In this post you will learn some best practices for coding in Python. Specifically, you will learn how to create different virtual environments to prevent the dependencies of one project from interferring with another. By the end you will:

  • Learn how to create virtual environments to isolate python packages for each project
  • Learn how to save all your projects dependencies to a file to use on another machine
  • Learn how to import a requirements.txt file to reproduce an virtual environment and run code on a new machine

Prerequisites:

  • Basic/working knowledge of how to write python code. Does not need to be advance, as long as you know how to write and run a module (script).

Reproducible Code

Many of the keys to writing good code in python also mean you write reproducible code.

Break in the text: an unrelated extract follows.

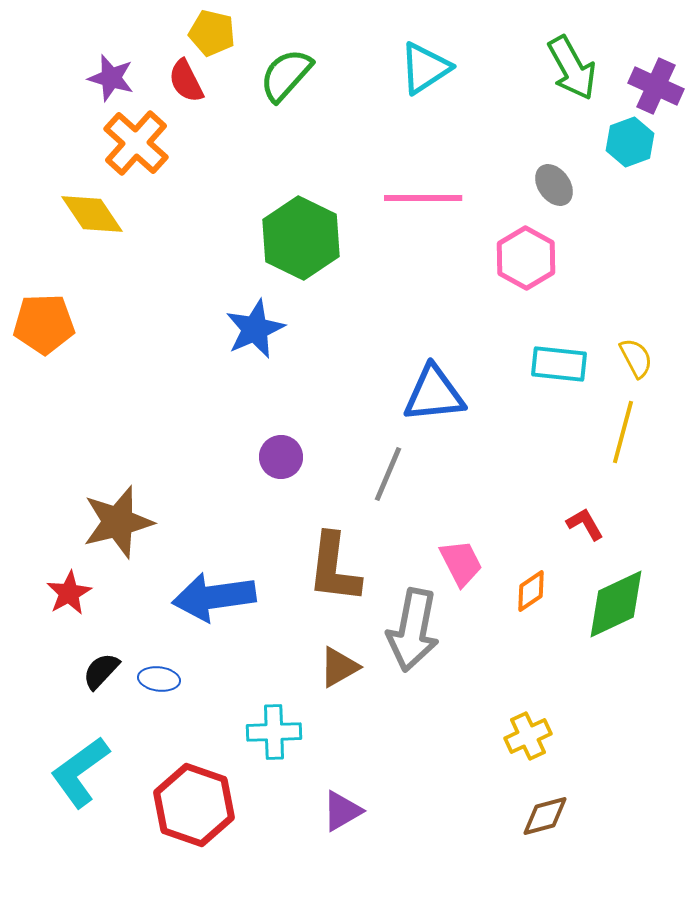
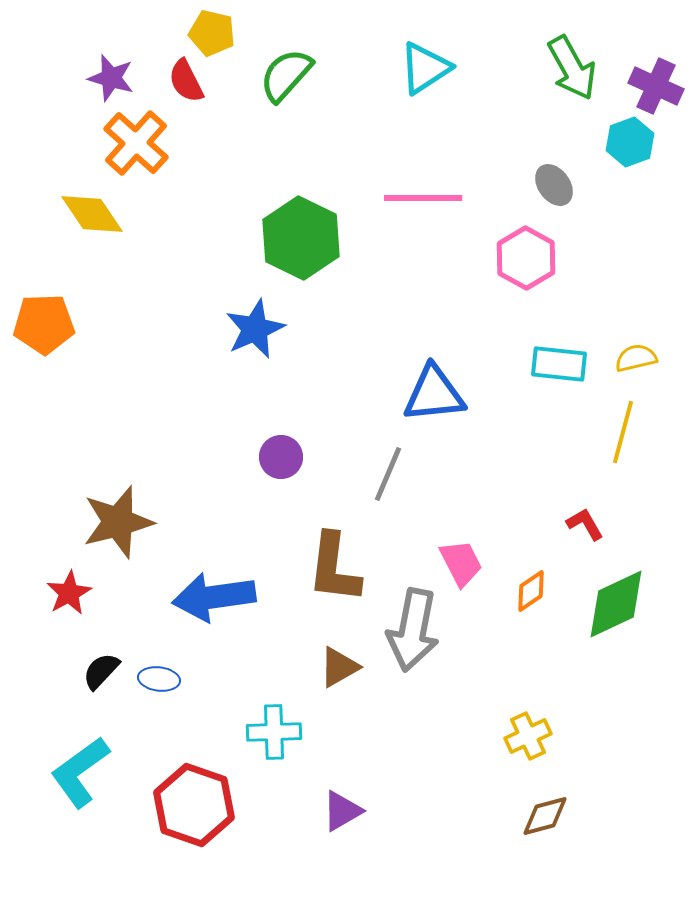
yellow semicircle: rotated 75 degrees counterclockwise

Why? Because

Code is meant for HUMANS, not machines

So making sure you write good code means making sure you write code that you or others can read, understand, and edit without much hassle. The better you get at that skill, the better coder you will become, but simultaneously, you will also have more flexible and reproducible code. In this post, we will focus on the last part, reproducability. We will do this by making an environment that can be recreated so anyone can replicated your code on their machine.

Virtual Environments

Virtual Environments are a mechanism used to prevent dependency issues across your python project. This is designed to solve the problem that occurs when one project might need numpy 1.23.0, while another one might need 0.97. To solve this issue, virtual environments create isolated environments to install packages for a specific project. That way, the packages installed for one project won’t affect any other projects. There are several tools for implementing virtual environments:

Anaconda

For beginners and data scientist, I would say anaconda environments are the easiest to use because they also allow you to specify a python version. So I would recommend using those, and switching to one of the others if the project needs it or you learn the basics because conda environments can take a lot of space and are quite heavy.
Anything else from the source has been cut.